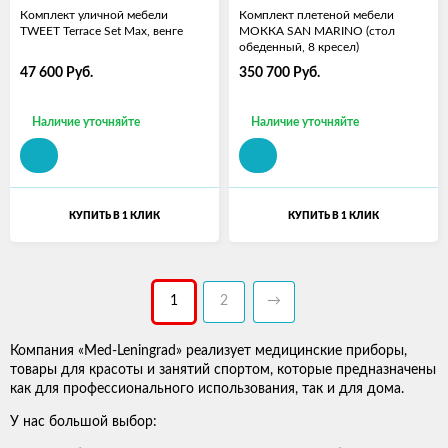
Комплект уличной мебели
Комплект плетеной мебели
TWEET Terrace Set Max, венге
МОККА SAN MARINO (стол
обеденный, 8 кресел)
47 600
Руб.
350 700
Руб.
Наличие уточняйте
Наличие уточняйте
КУПИТЬ В 1 КЛИК
КУПИТЬ В 1 КЛИК
1
2
→
Компания «Med-Leningrad» реализует медицинские приборы,
товары для красоты и занятий спортом, которые предназначены
как для профессионального использования, так и для дома.
У нас большой выбор:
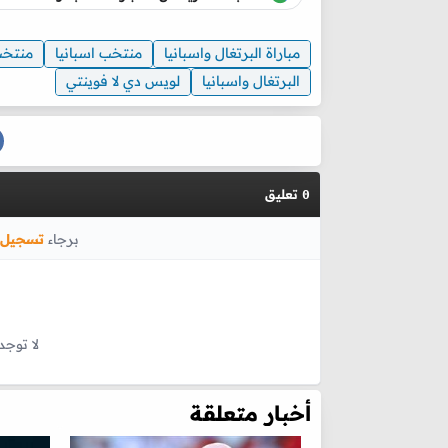
مباراة البرتغال واسبانيا
منتخب اسبانيا
منتخب
البرتغال واسبانيا
لويس دي لا فوينتي
تعليق
0
برجاء
تسجيل 
لا توجد
أخبار متعلقة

* [Assignment] When copying the records above, please match them exactly but leave out all pictures.

* [Finished exercise]
Комплект уличной мебели
Комплект плетеной мебели
TWEET Terrace Set Max, венге
МОККА SAN MARINO (стол
обеденный, 8 кресел)
47 600
Руб.
350 700
Руб.
Наличие уточняйте
Наличие уточняйте
КУПИТЬ В 1 КЛИК
КУПИТЬ В 1 КЛИК
1
2
→
Компания «Med-Leningrad» реализует медицинские приборы,
товары для красоты и занятий спортом, которые предназначены
как для профессионального использования, так и для дома.
У нас большой выбор:
مباراة البرتغال واسبانيا
منتخب اسبانيا
منتخب
البرتغال واسبانيا
لويس دي لا فوينتي
تعليق
0
برجاء
تسجيل 
لا توجد
أخبار متعلقة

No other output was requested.